* What you will do
Please retype the data below exactly, stopping after the line with "Nos expertises" and skipping every picture.

* Extracted records
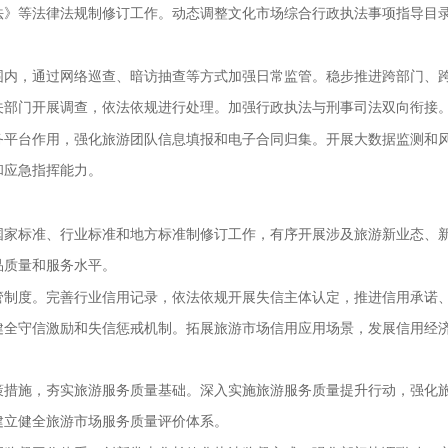
法》等法律法规制修订工作。动态调整文化市场综合行政执法事项指导目
。
围内，通过网络巡查、暗访抽查等方式加强日常监管。稳步推进跨部门、
关部门开展调查，依法依规进行处理。加强行政执法与刑事司法双向衔接
务平台作用，强化旅游团队信息填报和电子合同归集。开展大数据监测和
和应急指挥能力。
国家标准、行业标准和地方标准制修订工作，有序开展涉及旅游新业态、
品质量和服务水平。
管制度。完善行业信用记录，依法依规开展失信主体认定，推进信用承诺
健全守信激励和失信惩戒机制。拓展旅游市场信用应用场景，发展信用经
策措施，夯实旅游服务质量基础。深入实施旅游服务质量提升行动，强化
建立健全旅游市场服务质量评价体系。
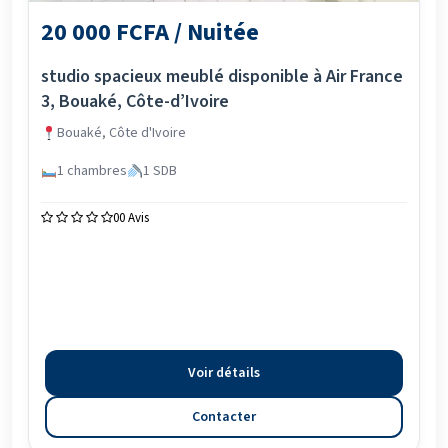
20 000 FCFA / Nuitée
studio spacieux meublé disponible à Air France
3, Bouaké, Côte-d’Ivoire
Bouaké, Côte d'Ivoire
1 chambres
1 SDB
0
0 Avis
Voir détails
Contacter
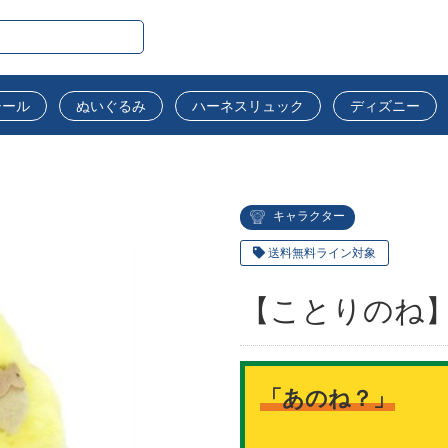
シール
ぬいぐるみ
ハーネスリュック
ディズニー
キャラクター
送料無料ライン対象
【ことりのね
「あのね？」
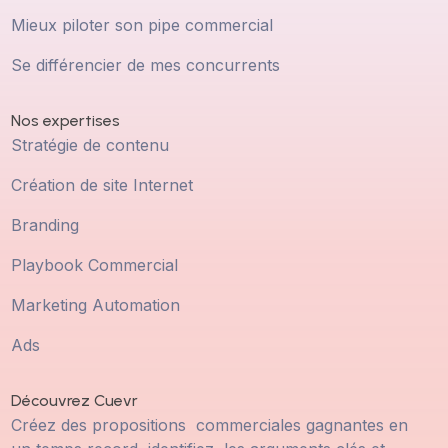
Mieux piloter son pipe commercial
Se différencier de mes concurrents
Nos expertises
Stratégie de contenu
Création de site Internet
Branding
Playbook Commercial
Marketing Automation
Ads
Découvrez Cuevr
Créez des propositions commerciales gagnantes en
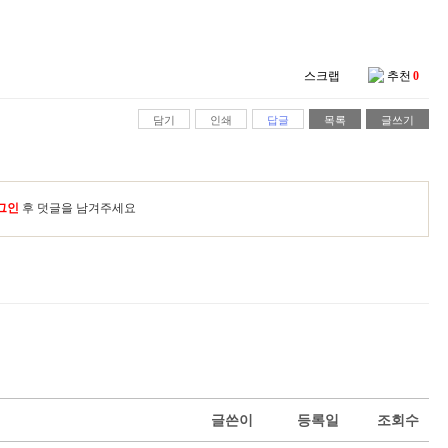
스크랩
추천
0
담기
인쇄
답글
목록
글쓰기
그인
후 덧글을 남겨주세요
글쓴이
등록일
조회수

* Exercise answer
法》等法律法规制修订工作。动态调整文化市场综合行政执法事项指导目
。
围内，通过网络巡查、暗访抽查等方式加强日常监管。稳步推进跨部门、
关部门开展调查，依法依规进行处理。加强行政执法与刑事司法双向衔接
务平台作用，强化旅游团队信息填报和电子合同归集。开展大数据监测和
和应急指挥能力。
国家标准、行业标准和地方标准制修订工作，有序开展涉及旅游新业态、
品质量和服务水平。
管制度。完善行业信用记录，依法依规开展失信主体认定，推进信用承诺
健全守信激励和失信惩戒机制。拓展旅游市场信用应用场景，发展信用经
策措施，夯实旅游服务质量基础。深入实施旅游服务质量提升行动，强化
建立健全旅游市场服务质量评价体系。
20 000 FCFA / Nuitée
studio spacieux meublé disponible à Air France
3, Bouaké, Côte-d’Ivoire
Bouaké, Côte d'Ivoire
1 chambres
1 SDB
0
0 Avis
Voir détails
Contacter
シール
ぬいぐるみ
ハーネスリュック
ディズニー
キャラクター
送料無料ライン対象
【ことりのね
「あのね？」
Mieux piloter son pipe commercial
Se différencier de mes concurrents
Nos expertises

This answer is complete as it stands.